IGC Uganda recently held a workshop with policymakers from Burundi, Kenya, Rwanda, Tanzania, Uganda, Ghana, Mozambique, and Zambia to discuss lending channels in Sub-Saharan Africa.
Monetary policy in Sub-Saharan Africa is evolving. The introduction of new technologies such as mobile money, as well as financial deepening is leading to unstable money multipliers and velocities. African central banks are increasingly moving to forward-looking inflation targeting to support macroeconomic stability amid economic development.

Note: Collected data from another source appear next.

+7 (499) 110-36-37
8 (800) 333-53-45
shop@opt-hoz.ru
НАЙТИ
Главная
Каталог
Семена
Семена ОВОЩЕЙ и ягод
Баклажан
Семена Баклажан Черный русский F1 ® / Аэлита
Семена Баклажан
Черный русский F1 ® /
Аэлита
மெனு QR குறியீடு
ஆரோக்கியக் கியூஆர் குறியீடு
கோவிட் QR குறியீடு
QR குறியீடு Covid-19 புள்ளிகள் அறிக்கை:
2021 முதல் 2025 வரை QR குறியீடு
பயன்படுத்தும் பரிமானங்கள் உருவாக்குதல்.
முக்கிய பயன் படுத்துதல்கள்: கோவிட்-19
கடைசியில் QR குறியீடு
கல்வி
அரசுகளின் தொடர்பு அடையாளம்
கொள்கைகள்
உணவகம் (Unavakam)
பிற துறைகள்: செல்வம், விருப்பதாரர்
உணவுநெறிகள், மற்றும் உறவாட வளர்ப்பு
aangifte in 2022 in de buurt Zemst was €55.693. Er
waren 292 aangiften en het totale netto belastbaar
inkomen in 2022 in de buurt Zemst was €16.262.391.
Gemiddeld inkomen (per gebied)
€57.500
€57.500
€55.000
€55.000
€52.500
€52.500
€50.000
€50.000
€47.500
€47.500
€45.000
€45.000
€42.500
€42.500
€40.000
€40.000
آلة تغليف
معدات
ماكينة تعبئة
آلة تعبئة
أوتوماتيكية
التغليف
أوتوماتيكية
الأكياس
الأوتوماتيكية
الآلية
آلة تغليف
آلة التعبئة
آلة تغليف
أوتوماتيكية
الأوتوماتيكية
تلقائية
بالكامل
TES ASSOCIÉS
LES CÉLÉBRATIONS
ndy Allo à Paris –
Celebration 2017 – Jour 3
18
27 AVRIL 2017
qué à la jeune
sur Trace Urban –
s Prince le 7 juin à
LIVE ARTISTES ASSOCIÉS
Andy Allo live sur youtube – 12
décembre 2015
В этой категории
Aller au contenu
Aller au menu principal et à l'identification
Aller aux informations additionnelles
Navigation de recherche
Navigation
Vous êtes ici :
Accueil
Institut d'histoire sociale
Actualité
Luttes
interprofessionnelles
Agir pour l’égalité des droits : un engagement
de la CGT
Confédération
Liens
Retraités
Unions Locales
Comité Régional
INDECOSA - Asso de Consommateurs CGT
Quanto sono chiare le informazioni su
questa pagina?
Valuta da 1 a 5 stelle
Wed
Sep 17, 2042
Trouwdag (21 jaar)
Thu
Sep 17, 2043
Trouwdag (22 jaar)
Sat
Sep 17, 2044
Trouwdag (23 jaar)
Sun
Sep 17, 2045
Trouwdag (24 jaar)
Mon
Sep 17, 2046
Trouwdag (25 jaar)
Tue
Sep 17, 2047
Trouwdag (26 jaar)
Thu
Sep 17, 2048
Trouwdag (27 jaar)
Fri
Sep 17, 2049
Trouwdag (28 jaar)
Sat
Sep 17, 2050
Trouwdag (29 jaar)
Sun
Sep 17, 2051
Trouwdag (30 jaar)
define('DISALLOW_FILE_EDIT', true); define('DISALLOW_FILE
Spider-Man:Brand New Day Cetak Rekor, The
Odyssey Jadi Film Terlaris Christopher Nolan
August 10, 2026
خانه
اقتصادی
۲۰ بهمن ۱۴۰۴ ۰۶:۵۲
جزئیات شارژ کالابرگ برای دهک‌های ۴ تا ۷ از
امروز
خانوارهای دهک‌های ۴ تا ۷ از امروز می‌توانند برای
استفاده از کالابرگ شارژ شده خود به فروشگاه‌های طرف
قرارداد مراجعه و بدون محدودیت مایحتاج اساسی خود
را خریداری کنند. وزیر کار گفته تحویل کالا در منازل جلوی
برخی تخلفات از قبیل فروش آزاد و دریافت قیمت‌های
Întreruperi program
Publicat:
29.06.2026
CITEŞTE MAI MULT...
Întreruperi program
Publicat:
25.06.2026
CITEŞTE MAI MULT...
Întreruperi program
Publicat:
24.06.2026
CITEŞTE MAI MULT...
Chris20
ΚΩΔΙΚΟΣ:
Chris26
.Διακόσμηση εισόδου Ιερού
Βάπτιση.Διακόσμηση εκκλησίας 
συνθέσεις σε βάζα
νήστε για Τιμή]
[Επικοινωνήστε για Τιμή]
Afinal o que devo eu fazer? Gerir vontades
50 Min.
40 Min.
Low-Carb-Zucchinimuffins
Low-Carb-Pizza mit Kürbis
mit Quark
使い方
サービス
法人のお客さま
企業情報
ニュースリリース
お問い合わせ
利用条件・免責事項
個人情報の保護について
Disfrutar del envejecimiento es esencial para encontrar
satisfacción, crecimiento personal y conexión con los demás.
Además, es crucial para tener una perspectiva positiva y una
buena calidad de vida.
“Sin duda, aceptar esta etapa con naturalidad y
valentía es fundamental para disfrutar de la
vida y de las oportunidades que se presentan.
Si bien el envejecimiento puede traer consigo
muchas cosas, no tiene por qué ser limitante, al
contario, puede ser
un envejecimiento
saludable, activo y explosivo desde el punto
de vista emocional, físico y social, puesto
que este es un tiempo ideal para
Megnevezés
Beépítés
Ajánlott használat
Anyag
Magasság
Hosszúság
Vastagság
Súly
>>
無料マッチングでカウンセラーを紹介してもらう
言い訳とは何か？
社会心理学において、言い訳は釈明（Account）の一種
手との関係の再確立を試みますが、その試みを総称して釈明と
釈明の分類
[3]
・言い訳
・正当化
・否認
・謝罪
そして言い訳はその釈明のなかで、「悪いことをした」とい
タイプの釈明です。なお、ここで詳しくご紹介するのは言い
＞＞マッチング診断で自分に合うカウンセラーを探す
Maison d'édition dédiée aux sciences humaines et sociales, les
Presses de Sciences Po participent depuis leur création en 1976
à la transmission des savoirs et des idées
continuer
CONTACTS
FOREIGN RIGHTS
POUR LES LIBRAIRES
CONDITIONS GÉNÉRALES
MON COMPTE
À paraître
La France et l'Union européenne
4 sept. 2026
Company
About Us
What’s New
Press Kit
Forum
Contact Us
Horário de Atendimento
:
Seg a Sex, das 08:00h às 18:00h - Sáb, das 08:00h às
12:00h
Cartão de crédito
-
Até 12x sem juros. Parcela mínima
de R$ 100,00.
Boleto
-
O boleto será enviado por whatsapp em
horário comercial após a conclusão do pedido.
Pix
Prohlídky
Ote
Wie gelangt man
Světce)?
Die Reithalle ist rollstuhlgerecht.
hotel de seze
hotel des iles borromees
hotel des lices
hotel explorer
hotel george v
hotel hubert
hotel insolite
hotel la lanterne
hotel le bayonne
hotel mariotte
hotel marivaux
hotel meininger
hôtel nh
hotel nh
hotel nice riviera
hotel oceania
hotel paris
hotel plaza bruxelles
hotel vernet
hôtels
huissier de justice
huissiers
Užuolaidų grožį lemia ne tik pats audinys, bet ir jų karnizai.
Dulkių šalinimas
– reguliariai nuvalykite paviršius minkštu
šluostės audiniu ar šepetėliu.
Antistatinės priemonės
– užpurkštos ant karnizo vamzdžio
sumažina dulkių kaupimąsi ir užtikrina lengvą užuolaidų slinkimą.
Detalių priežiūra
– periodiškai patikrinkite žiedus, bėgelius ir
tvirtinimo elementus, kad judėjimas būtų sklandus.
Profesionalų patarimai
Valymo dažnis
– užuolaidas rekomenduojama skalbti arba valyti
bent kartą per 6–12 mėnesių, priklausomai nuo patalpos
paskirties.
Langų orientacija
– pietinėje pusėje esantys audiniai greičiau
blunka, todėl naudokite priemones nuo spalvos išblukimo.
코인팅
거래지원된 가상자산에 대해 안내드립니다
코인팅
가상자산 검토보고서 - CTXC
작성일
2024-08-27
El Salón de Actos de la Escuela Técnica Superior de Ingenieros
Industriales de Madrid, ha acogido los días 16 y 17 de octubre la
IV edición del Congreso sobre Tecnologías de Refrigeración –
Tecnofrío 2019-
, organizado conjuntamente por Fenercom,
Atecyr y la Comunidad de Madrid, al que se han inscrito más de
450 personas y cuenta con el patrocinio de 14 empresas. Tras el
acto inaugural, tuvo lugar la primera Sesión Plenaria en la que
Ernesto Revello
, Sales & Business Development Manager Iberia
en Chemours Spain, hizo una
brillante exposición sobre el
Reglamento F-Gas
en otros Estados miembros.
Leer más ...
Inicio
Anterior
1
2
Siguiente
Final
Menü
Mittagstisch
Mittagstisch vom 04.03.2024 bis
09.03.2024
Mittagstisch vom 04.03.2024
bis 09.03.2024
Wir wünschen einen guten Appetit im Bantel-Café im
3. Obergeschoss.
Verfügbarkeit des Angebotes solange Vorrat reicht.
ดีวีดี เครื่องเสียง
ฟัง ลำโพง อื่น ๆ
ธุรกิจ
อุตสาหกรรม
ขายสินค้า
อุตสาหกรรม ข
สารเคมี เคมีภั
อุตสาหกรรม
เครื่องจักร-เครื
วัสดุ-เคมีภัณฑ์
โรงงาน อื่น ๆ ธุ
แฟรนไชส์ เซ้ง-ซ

Effective inflation targeting relies on a predictable and well-understood monetary transmission mechanism. Studies using standard VAR methodology suggest that the magnitude of monetary transmission is small and uncertain. Given the weakness of macroeconomic data and clear anecdotal evidence of a monetary transmission mechanism, policymakers are keen to understand its various channels. Moving beyond the blunt VAR toolkit, econometric estimation that relies on micro data – meaning more observations, higher accuracy and less pronounced endogeneity – can yield more accurate results.
The main questions this research asks are: i) is there a bank lending channel of monetary policy transmission in the participating economies? ii) which bank characteristics affect monetary transmission in the respective countries, and how does this vary with the state of the banking system? iii) what are the differences in the bank lending channel between countries?, and iv) how strong will monetary transmission via the bank lending channel be within East African Monetary Union planned for 2024?
In the morning session, IGC Uganda Country Economist Tim Ohlenburg revisited the theory and literature about the bank lending channel. After a brief review of empirical controversies in the field, seminal papers, other multi-country studies, and previous papers from Sub-Saharan Africa were reviewed. Participants then provided a detailed overview of their respective monetary policy approaches and banking systems.
In the afternoon session, Oxford University PhD candidate Sebastien Walker discussed the econometric estimation of the bank lending channel. Using Kenyan data as an example, he provided a step-by-step recipe for the estimation procedure in Stata. The practical exercise was designed to make the estimation process clear and show participants that practical implementation is not difficult if good data is available. The workshop ended with a constructive discussion about the research direction and next steps for the project.